Task statement: A faithful copy is needed of the lines below from the one with "ただし、発行会社が以下として提供しているクレジッ" up to and including the one with "chrámy a ochutnávajte"; set it down with no pictures and no other lines.

•••

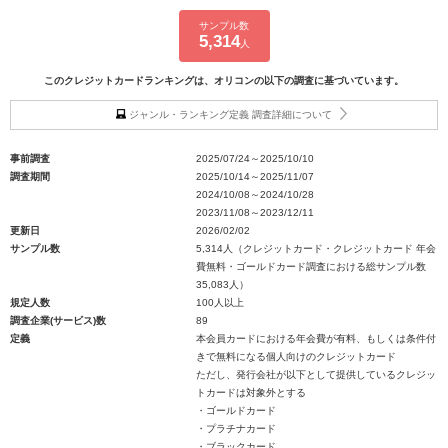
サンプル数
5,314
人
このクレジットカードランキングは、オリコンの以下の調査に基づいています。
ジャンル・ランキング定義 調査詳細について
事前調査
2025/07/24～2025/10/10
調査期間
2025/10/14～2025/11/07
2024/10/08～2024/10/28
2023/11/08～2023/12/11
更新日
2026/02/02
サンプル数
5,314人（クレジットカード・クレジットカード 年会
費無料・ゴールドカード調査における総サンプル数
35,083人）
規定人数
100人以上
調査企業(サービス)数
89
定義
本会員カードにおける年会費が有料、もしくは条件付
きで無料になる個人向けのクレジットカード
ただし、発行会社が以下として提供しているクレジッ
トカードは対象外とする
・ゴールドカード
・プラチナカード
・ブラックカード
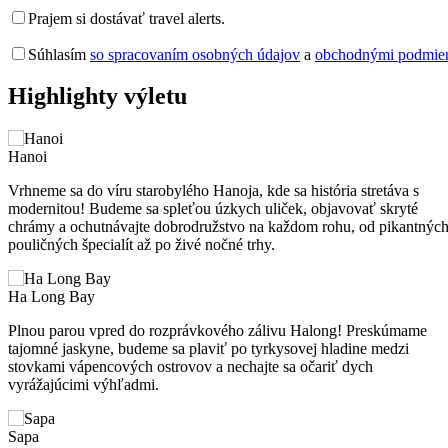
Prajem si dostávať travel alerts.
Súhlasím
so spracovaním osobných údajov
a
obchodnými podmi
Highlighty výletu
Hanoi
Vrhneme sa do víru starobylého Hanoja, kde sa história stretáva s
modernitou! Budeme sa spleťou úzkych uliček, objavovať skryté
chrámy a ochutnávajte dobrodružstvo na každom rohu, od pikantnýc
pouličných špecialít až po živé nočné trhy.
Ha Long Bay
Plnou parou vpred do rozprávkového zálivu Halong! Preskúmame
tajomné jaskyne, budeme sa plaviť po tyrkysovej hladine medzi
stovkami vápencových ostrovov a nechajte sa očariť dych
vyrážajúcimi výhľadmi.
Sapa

•••

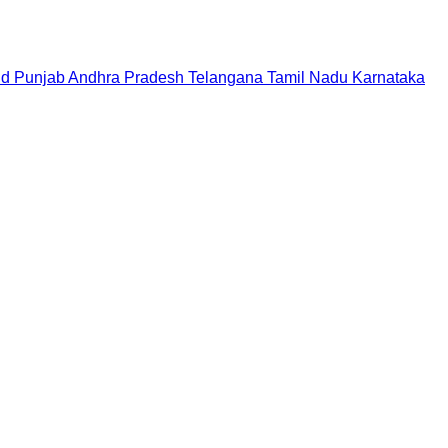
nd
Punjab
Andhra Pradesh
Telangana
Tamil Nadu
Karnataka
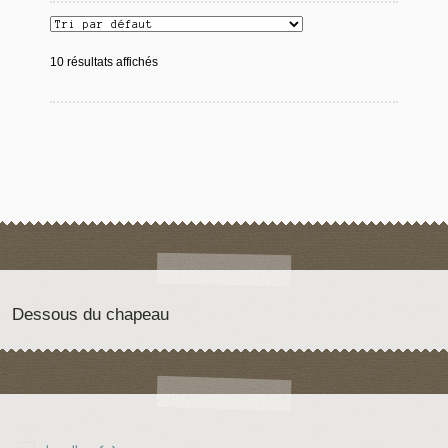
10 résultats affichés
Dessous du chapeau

•••

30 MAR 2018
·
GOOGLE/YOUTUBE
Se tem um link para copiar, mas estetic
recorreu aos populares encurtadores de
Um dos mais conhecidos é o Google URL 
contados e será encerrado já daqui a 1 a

•••

Answer box:
ただし、発行会社が以下として提供しているクレジッ
トカードは対象外とする
・ゴールドカード
・プラチナカード
・ブラックカード
Prajem si dostávať travel alerts.
Súhlasím
so spracovaním osobných údajov
a
obchodnými podmi
Highlighty výletu
Hanoi
Vrhneme sa do víru starobylého Hanoja, kde sa história stretáva s
modernitou! Budeme sa spleťou úzkych uliček, objavovať skryté
chrámy a ochutnávajte dobrodružstvo na každom rohu, od pikantnýc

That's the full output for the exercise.